Violences sexuelles : Sébastien Lecornu donne rendez-vous à l'automne pour la "loi intégrale"
Le Premier ministre a annoncé ce 23 juin que la proposition de loi "intégrale" en réponse au drame de Lyhanna serait examinée à l'Assemblée en septembre-octobre, précisant toutefois que de nombreuses mesures pourraient être entérinées par d'autres voies avant cette échéance.
"Je provisionne du temps du gouvernement avant le projet de loi de finances, au début du mois d'octobre, pour permettre de discuter du texte", après un probable examen dès septembre en commission, a annoncé le Premier ministre, interrogé mardi 23 juin lors de la séance des questions au gouvernement.

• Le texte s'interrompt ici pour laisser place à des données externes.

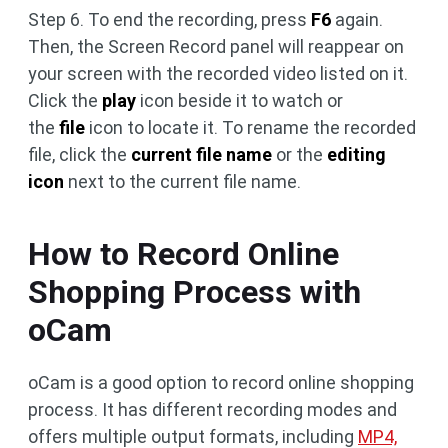
Step 6. To end the recording, press
F6
again.
Then, the Screen Record panel will reappear on
your screen with the recorded video listed on it.
Click the
play
icon beside it to watch or
the
file
icon to locate it. To rename the recorded
file, click the
current file name
or the
editing
icon
next to the current file name.
How to Record Online
Shopping Process with
oCam
oCam is a good option to record online shopping
process. It has different recording modes and
offers multiple output formats, including
MP4,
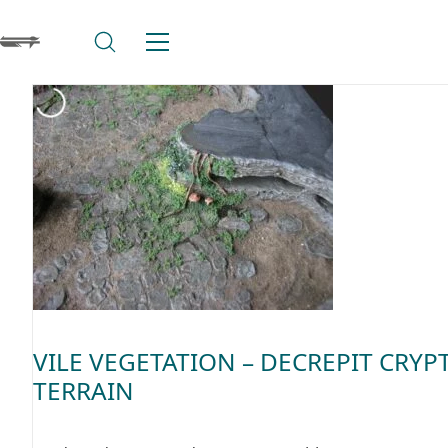
VILE VEGETATION – DECREPIT CRYP
TERRAIN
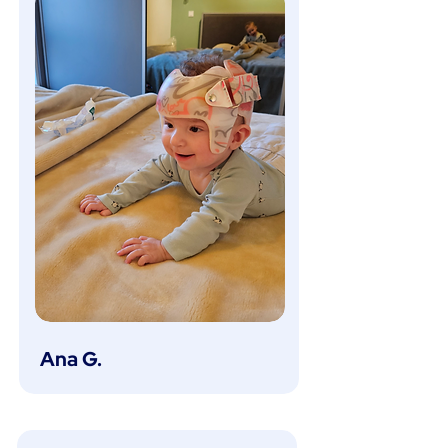
Ana G.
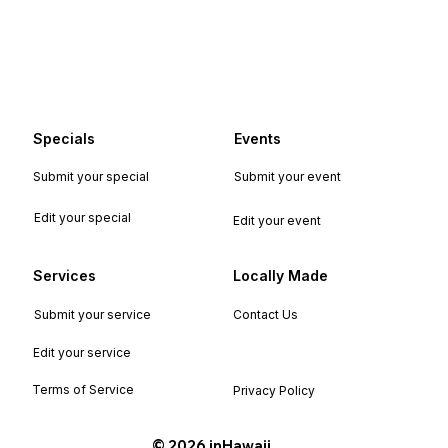
Specials
Events
Submit your special
Submit your event
Edit your special
Edit your event
Services
Locally Made
Submit your service
Contact Us
Edit your service
Terms of Service
Privacy Policy
©️ 2026 inHawaii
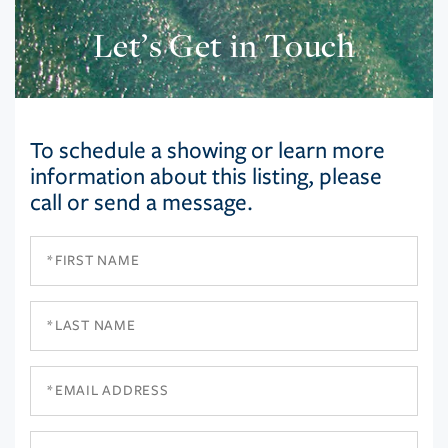
Let’s Get in Touch
To schedule a showing or learn more
information about this listing, please
call or send a message.
First
Name
Last
Name
Email
Phone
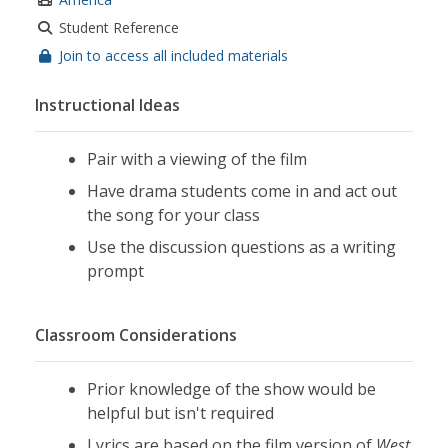
Student Reference
Join to access all included materials
Instructional Ideas
Pair with a viewing of the film
Have drama students come in and act out
the song for your class
Use the discussion questions as a writing
prompt
Classroom Considerations
Prior knowledge of the show would be
helpful but isn't required
Lyrics are based on the film version of
West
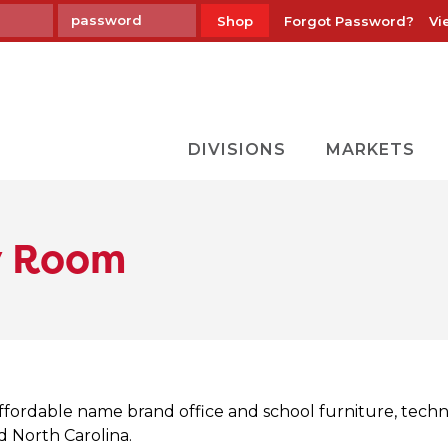
Forgot Password?
Vi
Shop
DIVISIONS
MARKETS
y Room
ffordable name brand office and school furniture, tech
nd North Carolina.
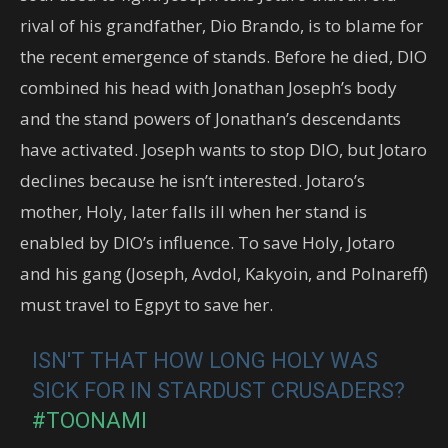
rival of his grandfather, Dio Brando, is to blame for
the recent emergence of stands. Before he died, DIO
combined his head with Jonathan Joseph’s body
and the stand powers of Jonathan’s descendants
have activated. Joseph wants to stop DIO, but Jotaro
declines because he isn’t interested. Jotaro’s
mother, Holy, later falls ill when her stand is
enabled by DIO’s influence. To save Holy, Jotaro
and his gang (Joseph, Avdol, Kakyoin, and Polnareff)
must travel to Egpyt to save her.
ISN'T THAT HOW LONG HOLY WAS
SICK FOR IN STARDUST CRUSADERS?
#TOONAMI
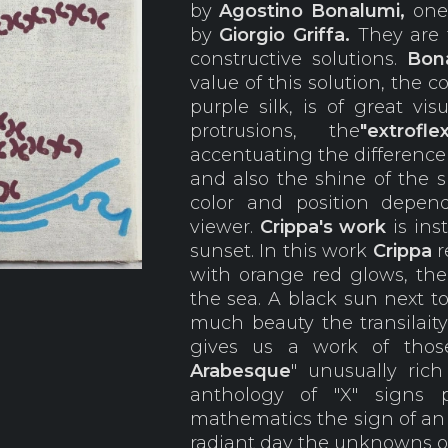
by
Agostino
Bonalumi,
on
by
Giorgio
Griffa.
They are t
constructive solutions.
Bona
value of this solution, the 
purple silk, is of great vi
protrusions, the
"extroflex
accentuating the differenc
and also the shine of the 
color and position depe
viewer.
Crippa's work
is ins
sunset. In this work
Crippa
r
with orange red glows, the 
the sea. A black sun next t
much beauty the transilaity 
gives us a work of those
Arabesque
" unusually rich
anthology of "X" signs 
mathematics the sign of a
radiant day the unknowns of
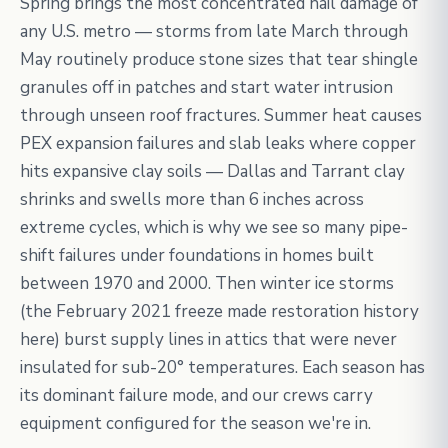
Spring brings the most concentrated hail damage of
any U.S. metro — storms from late March through
May routinely produce stone sizes that tear shingle
granules off in patches and start water intrusion
through unseen roof fractures. Summer heat causes
PEX expansion failures and slab leaks where copper
hits expansive clay soils — Dallas and Tarrant clay
shrinks and swells more than 6 inches across
extreme cycles, which is why we see so many pipe-
shift failures under foundations in homes built
between 1970 and 2000. Then winter ice storms
(the February 2021 freeze made restoration history
here) burst supply lines in attics that were never
insulated for sub-20° temperatures. Each season has
its dominant failure mode, and our crews carry
equipment configured for the season we're in.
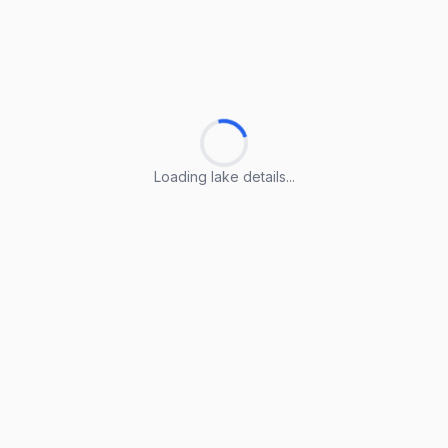
Loading lake details...
Loading lake details...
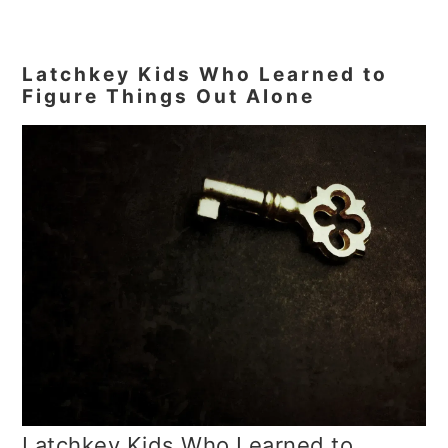
Latchkey Kids Who Learned to
Figure Things Out Alone
Latchkey Kids Who Learned to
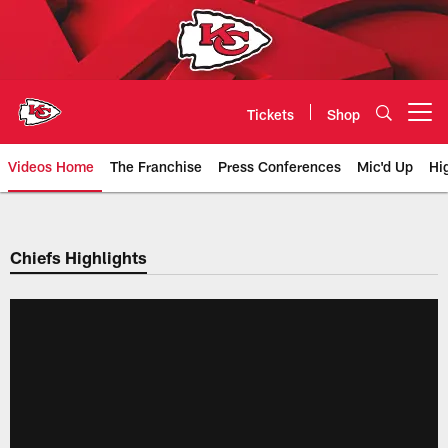
Skip
to
main
content
Tickets
Shop
Open menu button
Videos Home
The Franchise
Press Conferences
Mic'd Up
Hi
Chiefs Video | Kansas City Chief
Chiefs Highlights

Inspirée des mesures portées par les associations, la "proposition de loi visant à lutter de manière intégrale contre les violences sexistes et sexuelles commises à l'encontre des femmes et des enfants" a été déposée fin 2025 par la députée PS Céline Thiébault-Martinez et cosignée par une centaine de députés de gauche et de la coalition gouvernementale.
Le Premier ministre - dont l'annonce intervient au lendemain de la publication des conclusions d'un rapport sur le drame de Lyhanna, qui fait état de nombreux dysfonctionnements - a plaidé devant les députés pour une "réponse dite intégrale, à 360 degrés, qui embarque l'ensemble des acteurs, de manière peut-être complètement nouvelle dans l'approche culturelle et politique". "Notamment pour les enfants, 80% des faits ont lieu dans la cellule familiale", "c'est un phénomène sociétal très puissant auquel nous sommes confrontés", a-t-il rappelé.
Sébastien Lecornu et Yaël Braun-Pivet réuniront les présidents de groupe parlementaire "la semaine du 20 juillet", après examen de la proposition de loi par le Conseil d'État et le Conseil économique, social et environnemental (Cese). Mais de nombreuses dispositions contenues dans les 79 articles du texte peuvent être entérinées avant cette échéance automnale, a précisé le Premier ministre. À commencer par 16 mesures relevant du domaine réglementaire ou de l'"organisation interne" pour lesquelles il s'est engagé à "la production de décrets" à partir de juillet.
Six mesures, a-t-il développé, relèvent des textes budgétaires discutés à partir d'octobre. Huit articles figurent déjà dans des textes "qui sont en navette" entre l'Assemblée nationale et le Sénat, un article relève d'une loi organique et "doit donc être examiné à part". Quatre "présentent un risque constitutionnel" ou de conformité avec le droit européen, a énuméré le chef du gouvernement.
D'autres mesures sont comprises dans des projets de loi, celui sur la justice criminelle de Gérald Darmanin ou celui sur la protection de l'enfance présenté fin mai en conseil des ministres (voir notre article) et devant être discuté en juillet à l'Assemblée pour une promulgation dès "octobre". En sachant qu'initialement, le gouvernement comptait retravailler ce projet de loi - et en présenter une nouvelle version en conseil des ministres - précisément pour y intégrer des éléments de la proposition de loi intégrale (voir notre article).
Enfin, 17 mesures de la loi intégrale "sont déjà satisfaites", d'après le chef du gouvernement, qui a toutefois convenu que ce point de vue n'était pas "consensuel". Au final, selon lui, "18 mesures autonomes" doivent faire "l'objet d'un travail précis", a-t-il dit, soulignant que certaines étaient par exemple "contradictoires" entre elles.
La présidente de l'Assemblée nationale a convenu qu'il était nécessaire de "faire le tri" parmi les mesures de la proposition de loi, ce qui pourra selon elle être concrétisé lors du travail en commission.